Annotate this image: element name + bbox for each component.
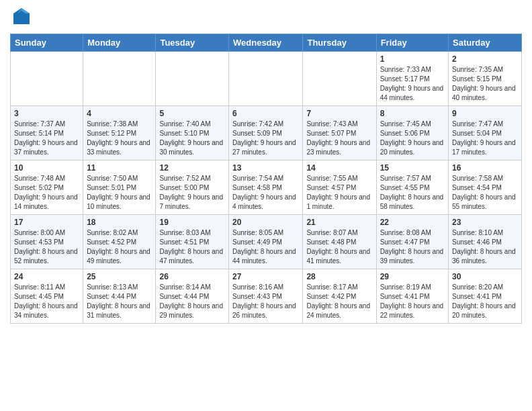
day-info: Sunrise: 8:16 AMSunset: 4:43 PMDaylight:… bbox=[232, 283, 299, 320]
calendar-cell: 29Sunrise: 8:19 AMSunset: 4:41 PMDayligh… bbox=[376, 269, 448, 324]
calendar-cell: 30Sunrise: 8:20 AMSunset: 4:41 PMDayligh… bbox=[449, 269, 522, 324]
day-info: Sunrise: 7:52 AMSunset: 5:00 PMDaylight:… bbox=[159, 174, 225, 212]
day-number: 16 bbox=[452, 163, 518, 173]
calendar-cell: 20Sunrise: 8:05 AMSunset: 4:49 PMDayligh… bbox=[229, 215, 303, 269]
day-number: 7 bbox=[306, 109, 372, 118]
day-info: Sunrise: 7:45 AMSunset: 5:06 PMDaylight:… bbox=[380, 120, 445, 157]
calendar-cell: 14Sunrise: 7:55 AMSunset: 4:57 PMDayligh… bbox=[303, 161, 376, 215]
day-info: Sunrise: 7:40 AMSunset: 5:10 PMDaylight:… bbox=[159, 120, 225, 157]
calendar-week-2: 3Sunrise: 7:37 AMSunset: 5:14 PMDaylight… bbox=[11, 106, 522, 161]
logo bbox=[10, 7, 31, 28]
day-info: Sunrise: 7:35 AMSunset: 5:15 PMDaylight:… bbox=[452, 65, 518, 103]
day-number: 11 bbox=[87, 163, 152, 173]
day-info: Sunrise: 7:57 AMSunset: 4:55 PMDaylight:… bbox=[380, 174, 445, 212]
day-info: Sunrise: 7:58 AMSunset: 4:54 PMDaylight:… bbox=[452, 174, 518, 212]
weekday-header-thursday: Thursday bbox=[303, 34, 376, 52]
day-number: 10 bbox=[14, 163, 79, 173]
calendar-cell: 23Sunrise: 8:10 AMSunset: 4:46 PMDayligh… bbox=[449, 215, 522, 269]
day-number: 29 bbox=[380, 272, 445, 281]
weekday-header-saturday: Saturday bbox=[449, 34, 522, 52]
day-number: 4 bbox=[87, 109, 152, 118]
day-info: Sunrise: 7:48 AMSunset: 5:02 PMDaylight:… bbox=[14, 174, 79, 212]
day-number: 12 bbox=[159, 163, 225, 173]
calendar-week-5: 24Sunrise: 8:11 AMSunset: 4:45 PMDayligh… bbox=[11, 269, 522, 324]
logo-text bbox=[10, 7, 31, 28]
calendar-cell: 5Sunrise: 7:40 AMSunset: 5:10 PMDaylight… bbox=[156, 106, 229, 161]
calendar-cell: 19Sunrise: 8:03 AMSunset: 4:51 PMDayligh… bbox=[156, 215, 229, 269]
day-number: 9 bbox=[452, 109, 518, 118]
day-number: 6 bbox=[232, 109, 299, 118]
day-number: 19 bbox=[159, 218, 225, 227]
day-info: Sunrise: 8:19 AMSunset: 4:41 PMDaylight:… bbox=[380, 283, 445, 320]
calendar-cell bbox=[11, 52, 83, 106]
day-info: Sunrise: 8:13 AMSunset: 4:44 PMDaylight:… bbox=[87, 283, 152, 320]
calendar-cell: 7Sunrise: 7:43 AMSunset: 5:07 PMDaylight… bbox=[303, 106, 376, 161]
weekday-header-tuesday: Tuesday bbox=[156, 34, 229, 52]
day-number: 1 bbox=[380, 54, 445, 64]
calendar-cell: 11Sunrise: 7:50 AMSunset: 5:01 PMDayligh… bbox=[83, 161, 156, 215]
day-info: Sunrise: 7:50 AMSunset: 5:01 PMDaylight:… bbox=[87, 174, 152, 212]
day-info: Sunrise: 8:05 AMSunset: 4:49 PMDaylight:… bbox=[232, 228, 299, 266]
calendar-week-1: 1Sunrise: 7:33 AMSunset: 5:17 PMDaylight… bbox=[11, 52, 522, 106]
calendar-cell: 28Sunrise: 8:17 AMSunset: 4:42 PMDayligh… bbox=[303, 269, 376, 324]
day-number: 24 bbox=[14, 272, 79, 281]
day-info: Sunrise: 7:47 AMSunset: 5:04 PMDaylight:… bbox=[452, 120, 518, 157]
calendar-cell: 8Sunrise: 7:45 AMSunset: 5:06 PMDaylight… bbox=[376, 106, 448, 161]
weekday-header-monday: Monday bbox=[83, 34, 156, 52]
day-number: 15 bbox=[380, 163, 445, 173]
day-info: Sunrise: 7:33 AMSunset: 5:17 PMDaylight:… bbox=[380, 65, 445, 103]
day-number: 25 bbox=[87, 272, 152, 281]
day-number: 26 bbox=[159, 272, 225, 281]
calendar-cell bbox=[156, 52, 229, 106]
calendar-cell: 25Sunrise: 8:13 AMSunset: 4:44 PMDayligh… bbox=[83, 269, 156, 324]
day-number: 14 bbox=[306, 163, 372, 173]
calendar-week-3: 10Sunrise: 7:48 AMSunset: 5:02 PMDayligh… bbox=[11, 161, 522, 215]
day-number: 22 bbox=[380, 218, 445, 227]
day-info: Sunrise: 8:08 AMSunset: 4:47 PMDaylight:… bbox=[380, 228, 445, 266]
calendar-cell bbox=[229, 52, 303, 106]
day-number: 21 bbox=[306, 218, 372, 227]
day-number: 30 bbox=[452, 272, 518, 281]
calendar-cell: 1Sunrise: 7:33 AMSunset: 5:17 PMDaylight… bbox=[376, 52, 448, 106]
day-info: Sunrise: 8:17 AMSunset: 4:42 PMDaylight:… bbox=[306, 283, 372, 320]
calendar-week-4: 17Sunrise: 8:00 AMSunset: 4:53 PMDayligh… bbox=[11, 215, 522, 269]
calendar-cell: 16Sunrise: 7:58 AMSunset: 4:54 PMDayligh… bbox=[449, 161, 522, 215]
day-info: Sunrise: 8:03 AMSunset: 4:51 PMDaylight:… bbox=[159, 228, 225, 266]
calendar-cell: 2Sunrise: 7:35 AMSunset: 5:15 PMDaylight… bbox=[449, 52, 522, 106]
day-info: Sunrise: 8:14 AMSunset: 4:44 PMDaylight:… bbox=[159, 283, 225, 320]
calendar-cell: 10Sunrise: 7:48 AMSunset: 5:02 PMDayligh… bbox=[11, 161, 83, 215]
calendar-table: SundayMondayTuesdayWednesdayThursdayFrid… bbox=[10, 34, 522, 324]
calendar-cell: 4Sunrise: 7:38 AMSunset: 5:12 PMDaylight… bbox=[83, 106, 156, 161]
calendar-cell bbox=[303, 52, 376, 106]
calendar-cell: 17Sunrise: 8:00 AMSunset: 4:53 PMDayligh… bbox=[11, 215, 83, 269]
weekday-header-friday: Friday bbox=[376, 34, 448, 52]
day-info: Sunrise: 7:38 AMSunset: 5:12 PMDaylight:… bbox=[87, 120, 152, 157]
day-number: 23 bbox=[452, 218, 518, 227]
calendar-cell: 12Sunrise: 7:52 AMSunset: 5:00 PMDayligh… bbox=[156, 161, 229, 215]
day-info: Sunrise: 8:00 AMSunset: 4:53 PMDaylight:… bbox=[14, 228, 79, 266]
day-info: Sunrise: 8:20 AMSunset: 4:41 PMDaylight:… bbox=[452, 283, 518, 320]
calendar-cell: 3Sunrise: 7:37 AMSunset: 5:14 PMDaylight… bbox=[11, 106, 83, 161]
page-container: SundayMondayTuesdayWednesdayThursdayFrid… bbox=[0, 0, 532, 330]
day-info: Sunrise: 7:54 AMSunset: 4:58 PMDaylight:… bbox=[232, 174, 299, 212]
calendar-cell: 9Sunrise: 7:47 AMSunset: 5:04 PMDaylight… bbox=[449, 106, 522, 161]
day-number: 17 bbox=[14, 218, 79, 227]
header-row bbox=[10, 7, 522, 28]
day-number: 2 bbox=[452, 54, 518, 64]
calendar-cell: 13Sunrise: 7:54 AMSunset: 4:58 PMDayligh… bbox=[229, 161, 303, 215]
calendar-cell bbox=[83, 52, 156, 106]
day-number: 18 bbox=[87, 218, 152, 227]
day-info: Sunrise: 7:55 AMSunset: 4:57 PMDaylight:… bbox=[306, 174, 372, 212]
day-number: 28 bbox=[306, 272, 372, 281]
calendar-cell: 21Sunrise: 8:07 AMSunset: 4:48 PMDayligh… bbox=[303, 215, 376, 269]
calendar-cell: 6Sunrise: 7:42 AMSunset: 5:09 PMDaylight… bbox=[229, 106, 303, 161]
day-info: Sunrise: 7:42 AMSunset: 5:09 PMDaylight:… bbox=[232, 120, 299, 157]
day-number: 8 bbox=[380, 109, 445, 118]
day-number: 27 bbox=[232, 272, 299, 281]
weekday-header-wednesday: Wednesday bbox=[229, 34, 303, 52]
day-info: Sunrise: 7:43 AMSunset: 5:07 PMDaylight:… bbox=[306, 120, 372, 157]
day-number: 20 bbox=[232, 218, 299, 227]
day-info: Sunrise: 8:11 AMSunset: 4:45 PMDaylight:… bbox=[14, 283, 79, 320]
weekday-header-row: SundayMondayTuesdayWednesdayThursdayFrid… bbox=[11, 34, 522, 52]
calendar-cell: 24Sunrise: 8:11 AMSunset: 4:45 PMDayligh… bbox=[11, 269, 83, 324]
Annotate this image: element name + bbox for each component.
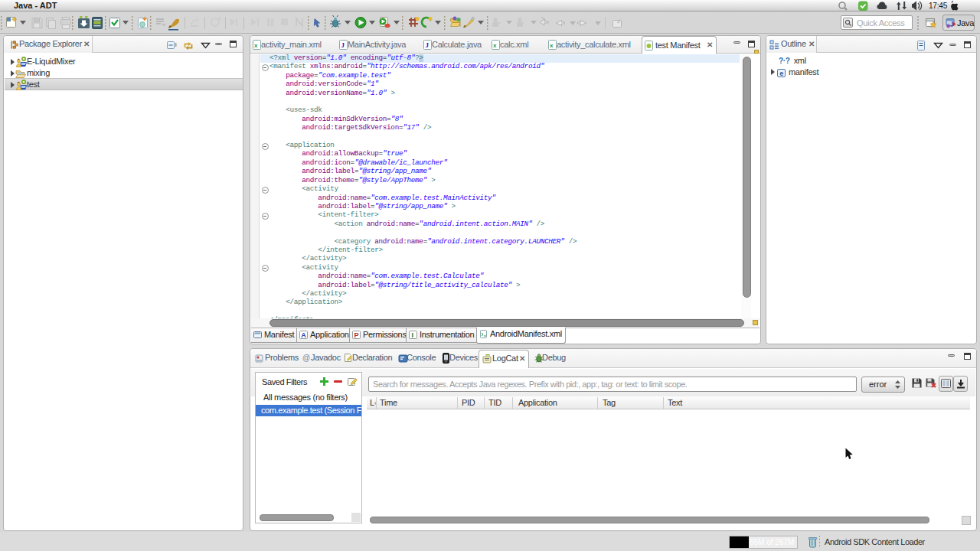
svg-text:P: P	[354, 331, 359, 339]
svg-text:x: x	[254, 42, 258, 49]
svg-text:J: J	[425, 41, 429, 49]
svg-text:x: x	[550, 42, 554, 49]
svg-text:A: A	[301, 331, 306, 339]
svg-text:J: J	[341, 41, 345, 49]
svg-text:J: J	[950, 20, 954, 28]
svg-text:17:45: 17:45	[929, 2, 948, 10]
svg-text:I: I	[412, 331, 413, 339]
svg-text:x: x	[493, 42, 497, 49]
━━━━━━━━━━
_What you are asked to do_. Among the records, find every line with the word "logo" and copy it.

_Result_.
logo bbox=[10, 7, 31, 28]
logo-text bbox=[10, 7, 31, 28]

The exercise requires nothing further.